This morning the news was filled with hype about a certain groundhog and the condition of his shadow. This is always great fun, but doesn’t really seam to mean much.
Last winter, about this time, I was getting calls and emails about another early sign of spring, the American robin. Folks that know birds (or look out a window occasionally) know that American robins are not rare in the winter. The converge, in small flocks, to areas with their winter food, berries. In my world I see winter robins around the local shopping mall and in my schoolyard. On a recent trip to Ohio to visit Wilmington College we witnesses dozens of robins clearing berries from campus trees.
(In fact while attending an art department interview with my daughter I couldn’t help but to watch the robins outside the window. When visiting another Ohio school with another daughter, several years ago, I got separated from the tour following crows.)
My response to those robin questions last winter was posted here with an argument that another bird better serves us as the harbinger of spring — the red-winged blackbird.

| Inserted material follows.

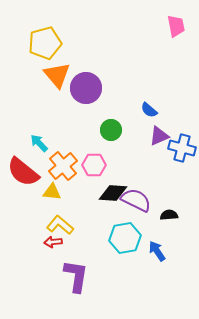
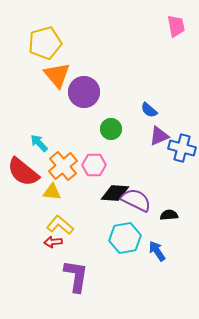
purple circle: moved 2 px left, 4 px down
green circle: moved 1 px up
black diamond: moved 2 px right
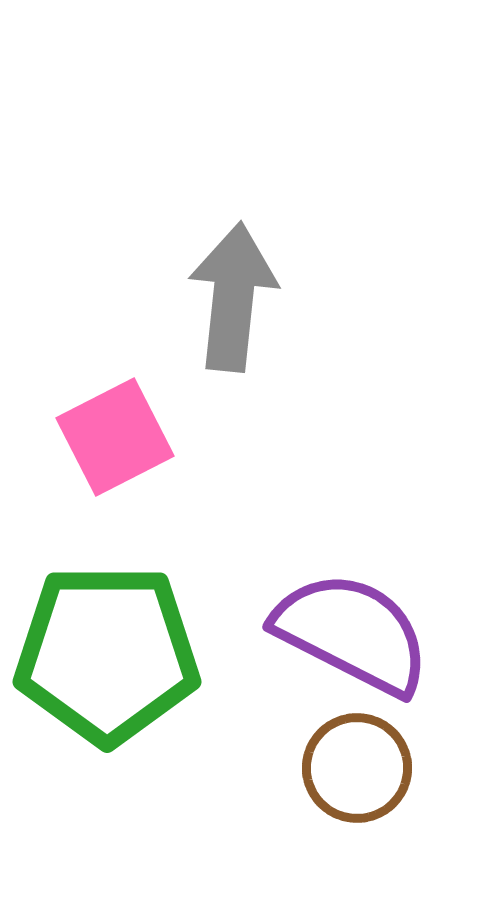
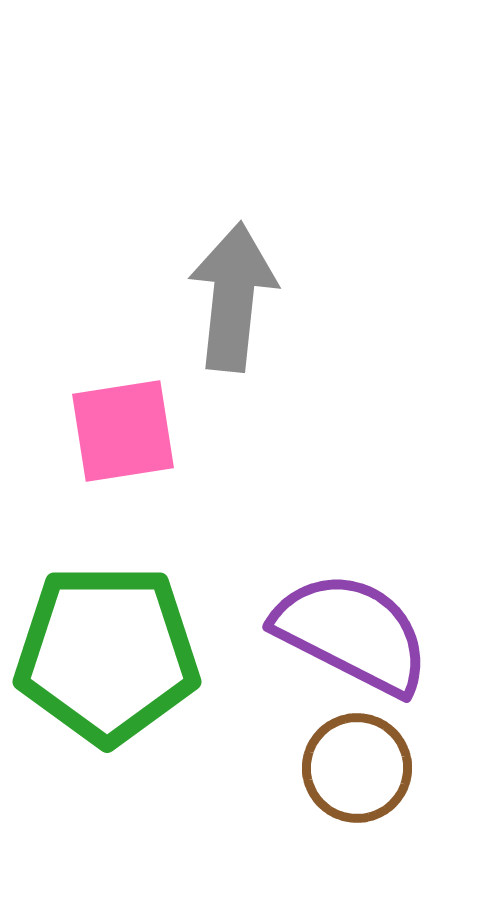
pink square: moved 8 px right, 6 px up; rotated 18 degrees clockwise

Ironically — one year shy of writing the piece mentioned above — spotted a lone red-winged blackbird singing from a high tree in Ritchey Woods (Fishers, IN) this afternoon. I left school the moment that I could to get in 30-40 minutes of birding. I spent much of the time chasing red-bellied woodpeckers through the treetops. As I was walking to the car I heard the unmistakable flute call of the res-winged blackbird. Punxsutawney Phil tells us that there are six more weeks of winter, robins tell us nothing. The red-winged blackbird tells me that spring is right around the corner.